Li-Meng Yan: coronavirus was developed in Chinese military lab
The Chinese virologist, who claims she fled to the U.S. after receiving threats due to her research, has accused the Chinese military of creating Covid-19.
Li-Meng Yan, a Chinese virologist who says she fled the country after receiving threats due to her concerns about the origins of Covid-19 and claims of a cover-up involving the Chinese Communist Party, has told Taiwan News that the novel coronavirus originated in a military laboratory overseen by the People’s Liberation Army.
Yan, who says she was among the first researchers to study Covid-19 in China, has previously told the media that the virus is not naturally occurring and described the widely held theory that it originated in a so-called wet market in Wuhan as “a smokescreen.”

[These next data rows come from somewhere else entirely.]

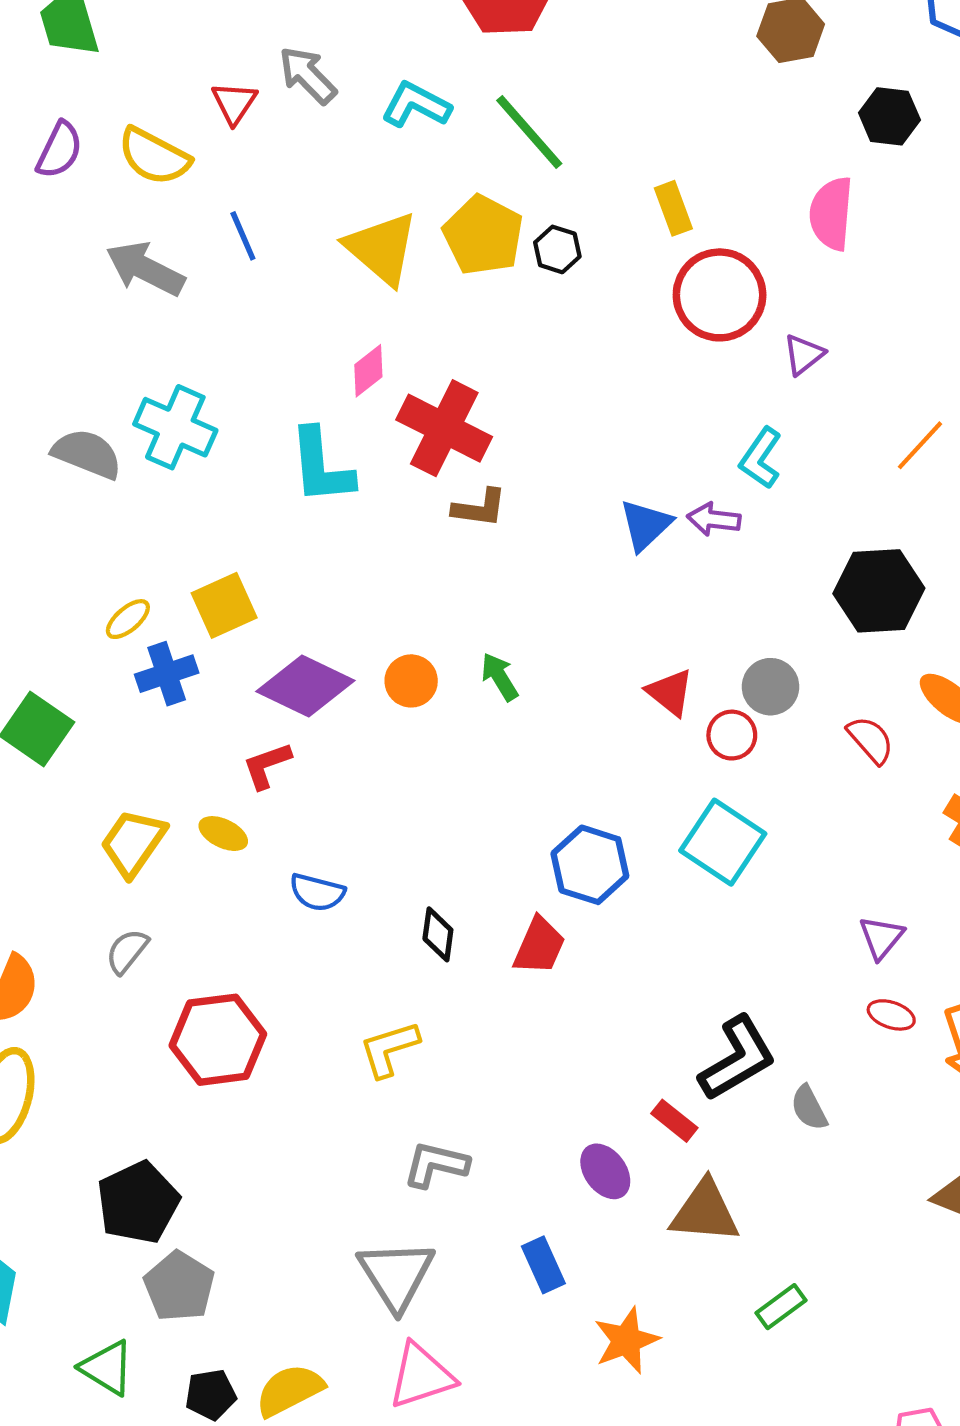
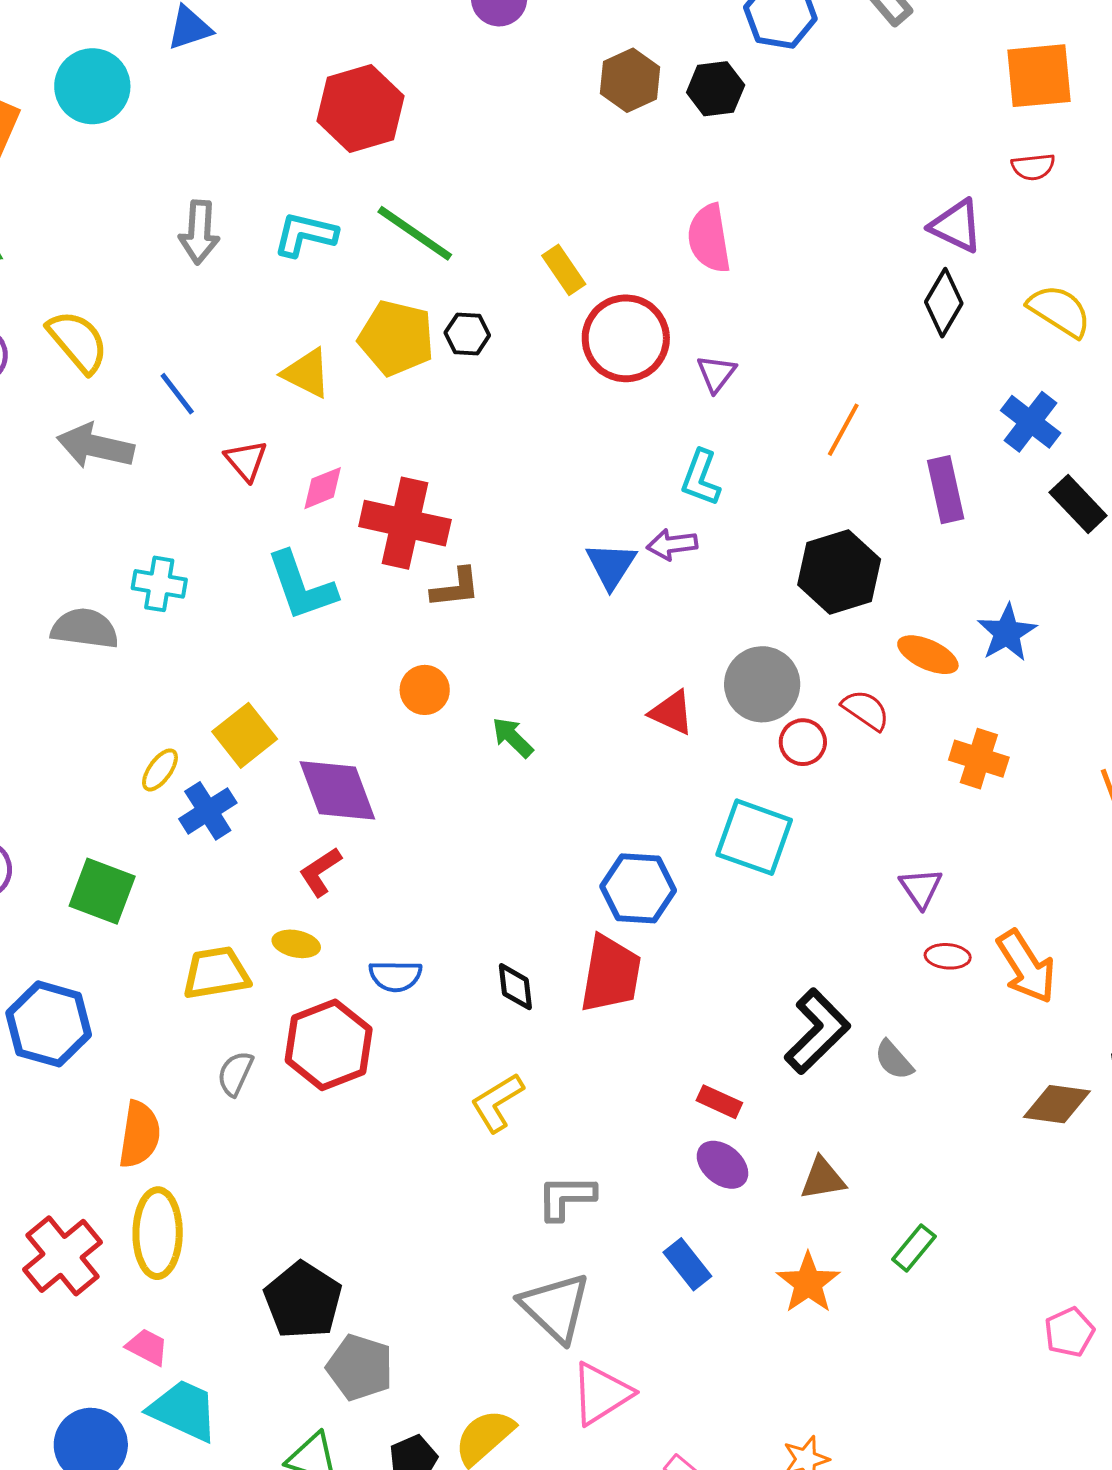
gray arrow: (308, 75) -> (199, 232), turned -118
red triangle: (234, 103) -> (246, 460), moved
black hexagon: (889, 116) -> (716, 89), moved
yellow semicircle: (154, 156) -> (78, 341), turned -144
yellow triangle: (382, 248) -> (307, 373), size x0.7
pink diamond: (368, 371) -> (323, 488), turned 30
cyan cross: (175, 427) -> (159, 584), size x0.7
orange circle: (411, 681) -> (425, 690), moved
purple diamond: (305, 686) -> (337, 790), turned 58
gray circle: (771, 687) -> (762, 684), size x1.4
red circle: (732, 735) -> (803, 742), moved
yellow trapezoid: (133, 843) -> (216, 973), turned 60
red trapezoid: (539, 946) -> (611, 974), size x1.4
red hexagon: (218, 1040) -> (329, 1045), moved
red rectangle: (674, 1121) -> (719, 1102), moved
brown triangle: (705, 1212) -> (823, 1179), size x0.7
orange star: (626, 1340) -> (808, 1283), moved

Speaking to Spanish daily El Mundo in July, Yan said she had been forced to flee China after raising her concerns with officials and a World Health Organization contractor called Lee Poon. She claims that she was told to “be careful and not step on the red line; that is to say, to not go against government procedures or question their principles. If not, I would find myself in trouble and I could disappear.”
Yan also said that China and the WHO were aware of the existence of Covid-19 long before the first cases were reported in Wuhan last December. The WHO declared the novel coronavirus a global pandemic on 11 March.
Yan: Covid-19 came from Communist Party military lab
Yan told Taiwan News that when she approached her superiors: “I had already clearly evaluated that the virus came from a Communist Party military laboratory.”
Both China and the WHO have discredited Yan’s claims. The virologist says that China has launched a social media campaign in order to smear her professional reputation while the WHO said it has no record of Yan working at a high-level lab specializing in virus detection and pandemics pertaining to the organization while also denying it has any record of anyone named Lee Poon on file.